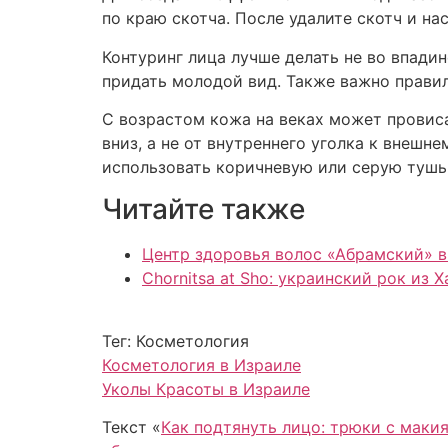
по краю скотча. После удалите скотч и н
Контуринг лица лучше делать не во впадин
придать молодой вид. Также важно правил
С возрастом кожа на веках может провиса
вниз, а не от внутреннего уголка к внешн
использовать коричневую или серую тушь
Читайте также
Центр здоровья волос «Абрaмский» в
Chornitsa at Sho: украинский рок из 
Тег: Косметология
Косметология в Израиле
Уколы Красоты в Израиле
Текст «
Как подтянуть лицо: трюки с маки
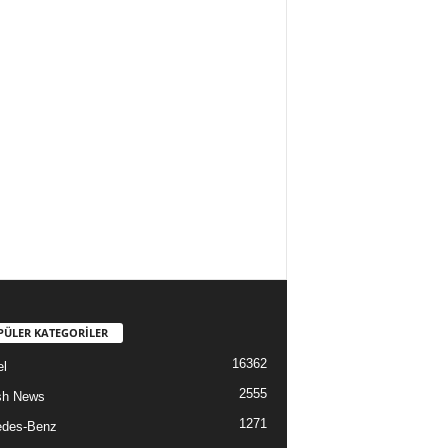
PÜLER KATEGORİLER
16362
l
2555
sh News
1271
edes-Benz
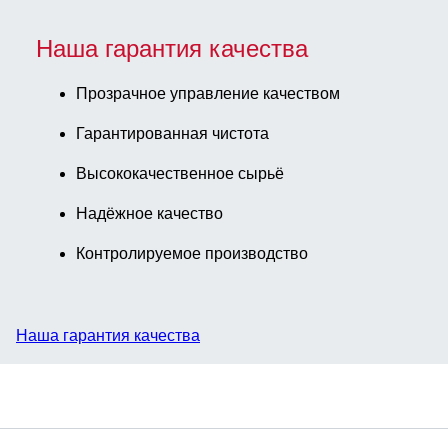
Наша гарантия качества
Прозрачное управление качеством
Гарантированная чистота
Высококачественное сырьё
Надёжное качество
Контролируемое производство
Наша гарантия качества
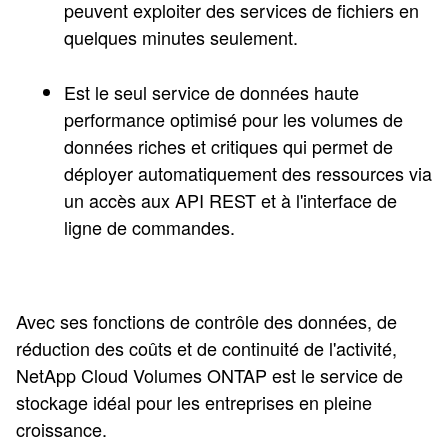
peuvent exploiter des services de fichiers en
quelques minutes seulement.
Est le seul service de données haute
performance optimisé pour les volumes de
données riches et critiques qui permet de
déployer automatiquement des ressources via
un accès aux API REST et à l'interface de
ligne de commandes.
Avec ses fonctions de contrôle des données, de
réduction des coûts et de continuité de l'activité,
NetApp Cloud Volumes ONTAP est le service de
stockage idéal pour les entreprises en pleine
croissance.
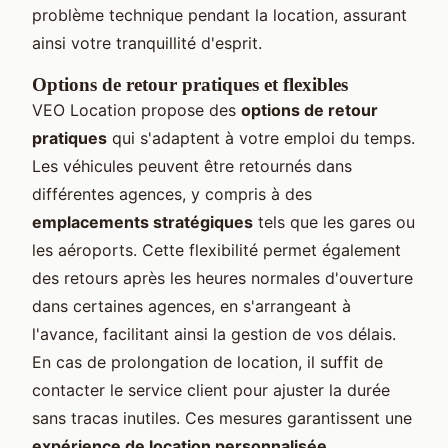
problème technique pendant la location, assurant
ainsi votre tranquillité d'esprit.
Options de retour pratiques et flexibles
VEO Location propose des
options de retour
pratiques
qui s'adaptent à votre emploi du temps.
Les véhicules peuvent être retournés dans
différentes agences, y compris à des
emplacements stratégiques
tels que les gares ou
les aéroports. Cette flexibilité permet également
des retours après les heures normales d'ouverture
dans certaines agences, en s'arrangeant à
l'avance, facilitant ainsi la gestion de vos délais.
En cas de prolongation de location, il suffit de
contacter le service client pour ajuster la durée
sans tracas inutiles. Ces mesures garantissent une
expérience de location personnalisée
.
---+---
▶ [THE TASK] Go through the entries above and copy every line containing "pour".

▶ [ANSWER TO THIS TASK]
performance optimisé pour les volumes de
stockage idéal pour les entreprises en pleine
contacter le service client pour ajuster la durée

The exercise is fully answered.